You are viewing a plain text version of this content. The canonical link for it is here.
Posted to dev@falcon.apache.org by Mark Greene <ma...@markgreene.com> on 2016/01/22 17:16:56 UTC

Falcon Process fails with Pig HCatalog Usage

Hi Dev List,

I'm trying to best understand how to troubleshoot this error (is it Oozie,
or Falcon induced?).

I have a Pig script that I am using as the workflow for my Falcon process.
The pig script uses HCatalogStorer to write to a HCatalog URI that is the
output feed defined in my Falcon Process Entity. The Pig action in the
resulting Ooozie Workflow generated by Falcon fails with the attached stack
trace.

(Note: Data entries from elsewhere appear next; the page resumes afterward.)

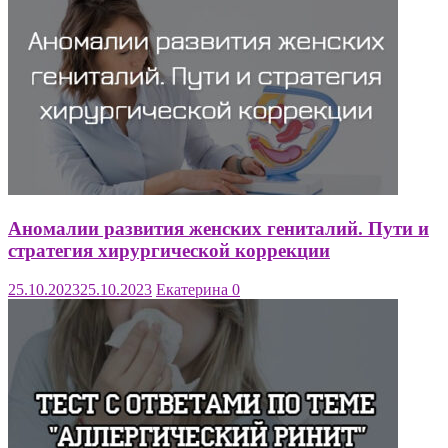
Аномалии развития женских гениталий. Пути и
стратегия хирургической коррекции
25.10.2023
25.10.2023
Екатерина
0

The root is that it is *missing a class definitions of
org/apache/hadoop/hive/shims/ShimLoader.*

Running the script manually using pig -x tex -useHCatalog <all the -params
passed by Oozie> <path to pig script> results in a successful execution.
It's only once this is called as a Pig activity in the Falcon-generated
Oozie workflow that the missing class definitions manifests.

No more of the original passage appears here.